Anna McElaney, 40, Norwalk, Connecticut, was sentenced by United States District Judge Janet C. Hall in Bridgeport, Connecticut to eight months of imprisonment, followed by three years of supervised release, the first six months of which McElaney must spend in home confinement, for her involvement in a “short sale” mortgage fraud scheme.
According to court documents and statements made in court, McElaney, a real estate agent, and Sergio Natera, also a real estate agent, defrauded Regions Bank, which held two mortgages on a residential property in Bridgeport, Connecticut. On December 5, 2007, McElaney, who was a listing agent for the property, received an offer to purchase the property for a price of $132,500. However, McElaney and Natera informed Regions Bank that the highest offer to purchase the property was for $102,375 and that it was made by BOS Asset Management, LLC. McElaney and Natera concealed from Regions Bank that there was a higher offer by another bidder, that Natera owned BOS Asset Management, LLC, and that McElaney and Natera planned to keep the difference between the two prices. Based on the false and incomplete information provided to it, Regions Bank agreed to the short sale for the lower price, and released its mortgages on the property.

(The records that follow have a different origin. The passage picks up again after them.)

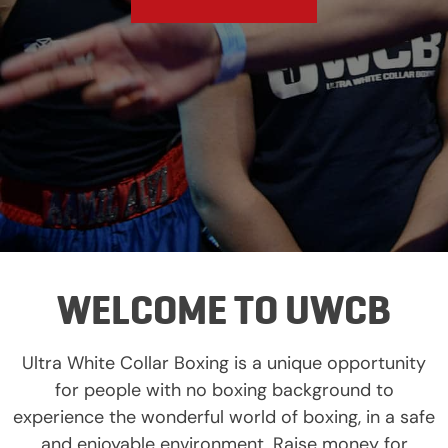
WELCOME TO UWCB
Ultra White Collar Boxing is a unique opportunity
for people with no boxing background to
experience the wonderful world of boxing, in a safe
and enjoyable environment. Raise money for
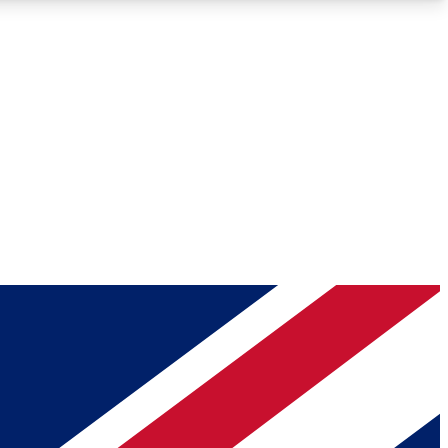
Roadmaps
Deep Analysis
REMIUM MEMBER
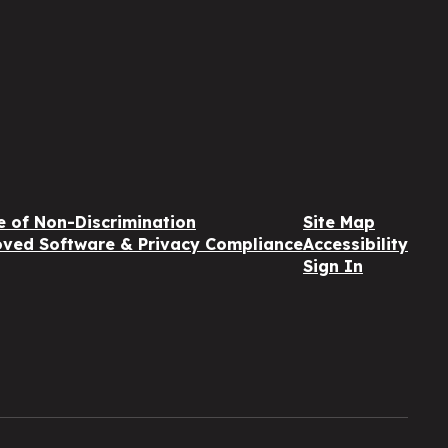
e of Non-Discrimination
Site Map
ved Software & Privacy Compliance
Accessibility
Sign In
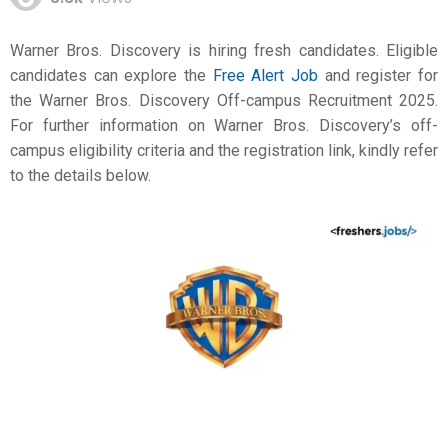
Warner Bros. Discovery is hiring fresh candidates. Eligible
candidates can explore the
Free Alert Job
and register for
the Warner Bros. Discovery Off-campus Recruitment 2025.
For further information on Warner Bros. Discovery’s off-
campus eligibility criteria and the registration link, kindly refer
to the details below.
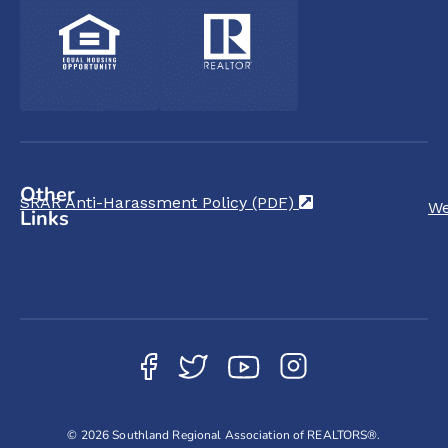
Other
SRAR Anti-Harassment Policy (PDF)
(opens in a new t
We
Links
© 2026 Southland Regional Association of REALTORS®.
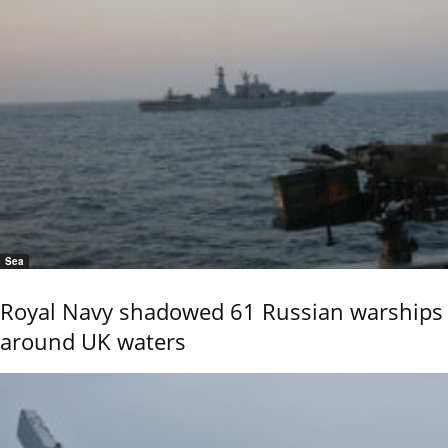
Sea
Royal Navy shadowed 61 Russian warships
around UK waters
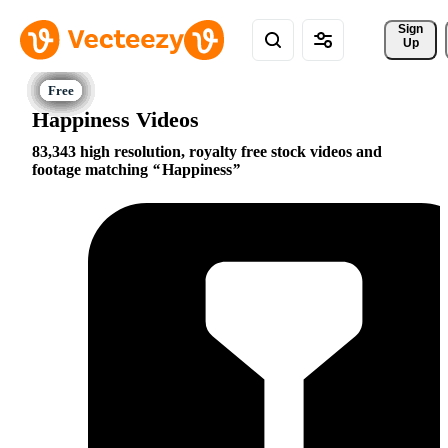
Sign 
Up
Happiness Videos
83,343 high resolution, royalty free stock videos and
footage matching
Happiness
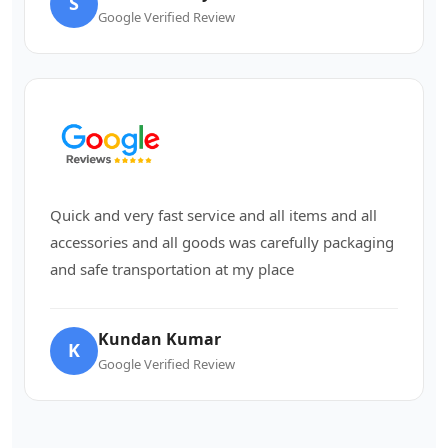
S
Google Verified Review
Quick and very fast service and all items and all
accessories and all goods was carefully packaging
and safe transportation at my place
Kundan Kumar
K
Google Verified Review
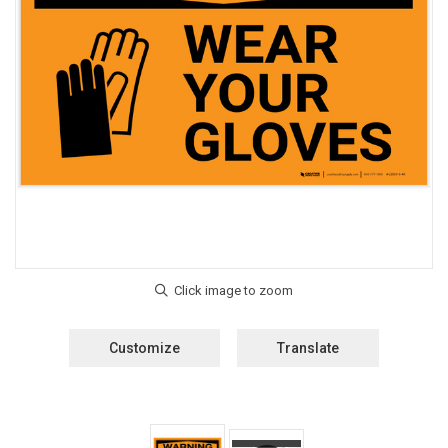
Customize
Translate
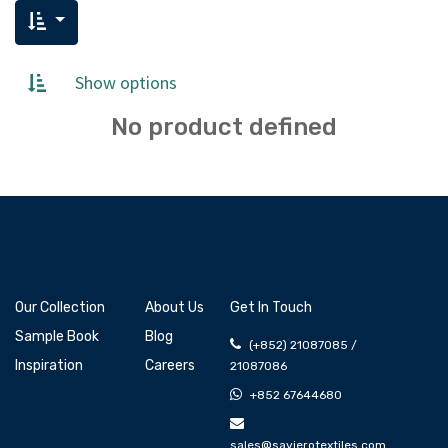
Show options
No product defined
Our Collection
About Us
Get In Touch
Sample Book
Blog
(+852) 21087085 /
Inspiration
Careers
21087086
+852 67644680
sales@savierotextiles.com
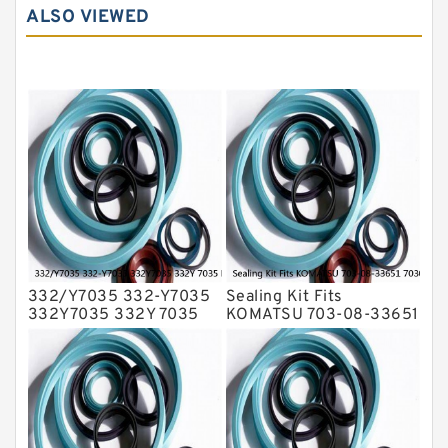
ALSO VIEWED
Hydraulic Seals
Mechanical Face Seals
O Ring Seal Kit
Rubber Diaphragm Seals
Transmission Seal Kit
Valve Pusher
332/Y7035 332-Y7035
Sealing Kit Fits
332Y7035 332Y 7035
KOMATSU 703-08-33651
Bucket Cylinder Seal Kit
7030833651 Swivel
Service
Joint PC350-8 PC300-8
Service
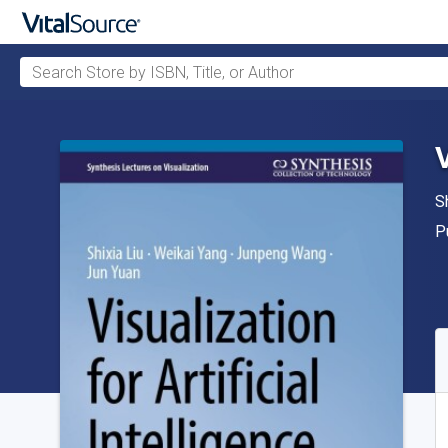
Search Store by ISBN, Title, or Author
Skip to main content
V
A
S
P
P
A
S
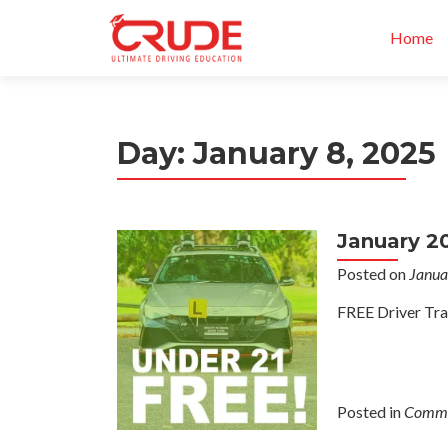
Home
Day:
January 8, 2025
January 2
Posted on
Janua
FREE Driver Tra
Posted in
Commu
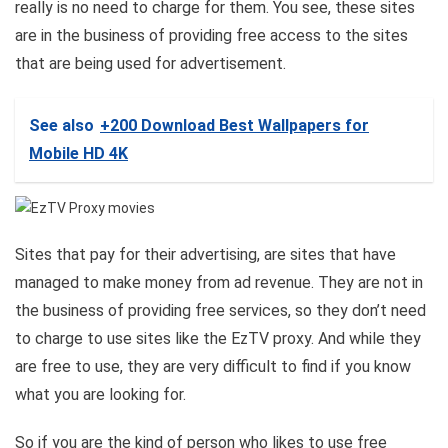
really is no need to charge for them. You see, these sites
are in the business of providing free access to the sites
that are being used for advertisement.
See also
+200 Download Best Wallpapers for
Mobile HD 4K
Sites that pay for their advertising, are sites that have
managed to make money from ad revenue. They are not in
the business of providing free services, so they don’t need
to charge to use sites like the EzTV proxy. And while they
are free to use, they are very difficult to find if you know
what you are looking for.
So if you are the kind of person who likes to use free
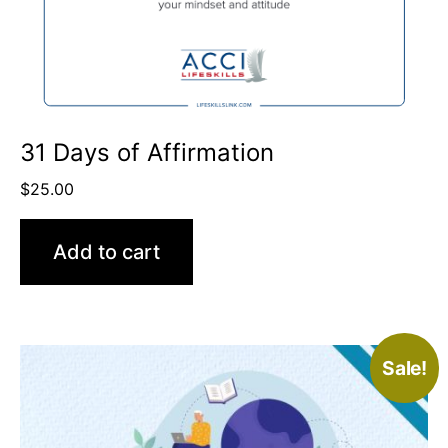
31 Days of Affirmation
$
25.00
Add to cart
Sale!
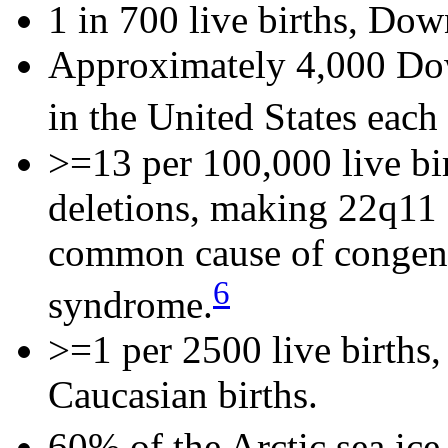
1 in 700 live births, Do
Approximately 4,000 Do
in the United States each 
>=13 per 100,000 live bi
deletions, making 22q11 
common cause of congenit
6
syndrome.
>=1 per 2500 live births
Caucasian births.
60% of the Arctic sea ice 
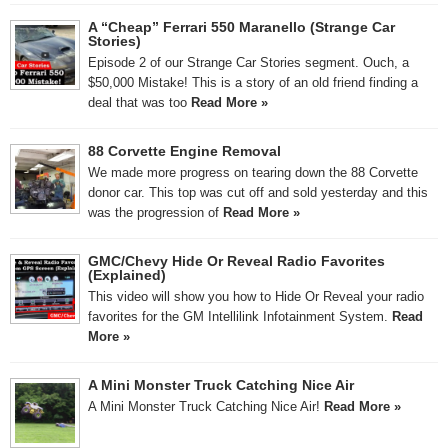
A “Cheap” Ferrari 550 Maranello (Strange Car
Stories)
Episode 2 of our Strange Car Stories segment. Ouch, a
$50,000 Mistake! This is a story of an old friend finding a
deal that was too
Read More »
88 Corvette Engine Removal
We made more progress on tearing down the 88 Corvette
donor car. This top was cut off and sold yesterday and this
was the progression of
Read More »
GMC/Chevy Hide Or Reveal Radio Favorites
(Explained)
This video will show you how to Hide Or Reveal your radio
favorites for the GM Intellilink Infotainment System.
Read
More »
A Mini Monster Truck Catching Nice Air
A Mini Monster Truck Catching Nice Air!
Read More »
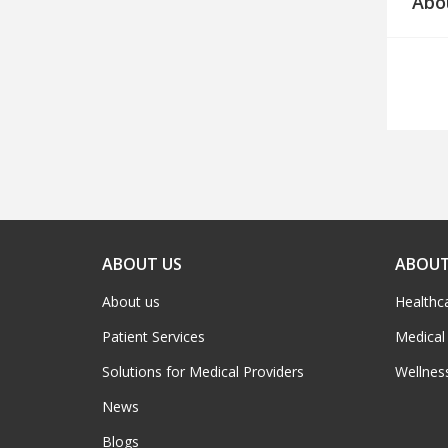
Abo
ABOUT US
ABOUT
About us
Healthc
Patient Services
Medical
Solutions for Medical Providers
Wellnes
News
Blogs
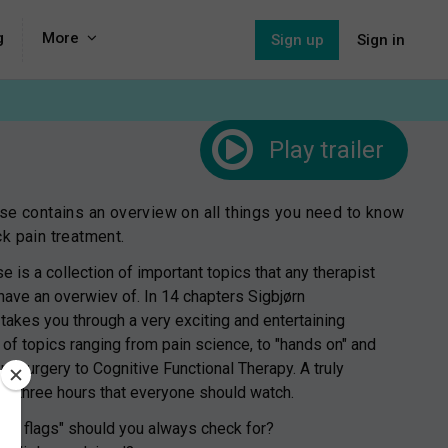
g
More
Sign up
Sign in
Play
trailer
se contains an overview on all things you need to know
k pain treatment.
e is a collection of important topics that any therapist
have an overwiev of. In 14 chapters Sigbjørn
 takes you through a very exciting and entertaining
 of topics ranging from pain science, to "hands on" and
om surgery to Cognitive Functional Therapy. A truly
ing three hours that everyone should watch.
Red flags" should you always check for?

On June 9, 2008, McElaney and Natera arranged for two sales of the property to occur on the same day. The first sale was from the owner of the property to BOS Asset Management, LLC for $102,375; the second sale was from BOS Asset Management, LLC to the original bidder on the property for $132,500. McElaney and Natera retained the difference between the two sale prices.
On February 19, 2010, McElaney pleaded guilty to one count of bank fraud. Natera pleaded guilty to the same charge on February 11, 2010. He awaits sentencing.
This matter was investigated by the Federal Bureau of Investigation and is being prosecuted by Assistant United States Attorney Ann M. Nevins.
In July 2009, the U.S. Attorney’s Office and the Federal Bureau of Investigation announced the formation of the Connecticut Mortgage Fraud Task Force to investigate and prosecute mortgage fraud cases and related financial crimes occurring in Connecticut. Citizens are encouraged to report any suspected mortgage fraud activity by calling 203-333-3512 and requesting the Connecticut Mortgage Fraud Task Force, or by sending an email to firstname.lastname@example.org.
The Connecticut Mortgage Fraud Task Force includes representatives from the U.S. Attorney’s Office; Federal Bureau of Investigation; Internal Revenue Service ““ Criminal Investigation; U.S. Postal Inspection Service; U.S. Department of Housing and Urban Development, Office of Inspector General; Federal Deposit Insurance Corporation, Office of Inspector General, and State of Connecticut Department of Banking.
To report financial fraud crimes, and to learn more about the President’s Financial Fraud Enforcement Task Force, please visit ww.stopfraud.gov.
David B. Fein, United States Attorney for the District of Connecticut, announced the sentence.
“This prosecution should serve as a warning to real estate agents and others who seek to take advantage of the current financial crisis by defrauding lenders through short sale fraud schemes,” stated U.S. Attorney Fein.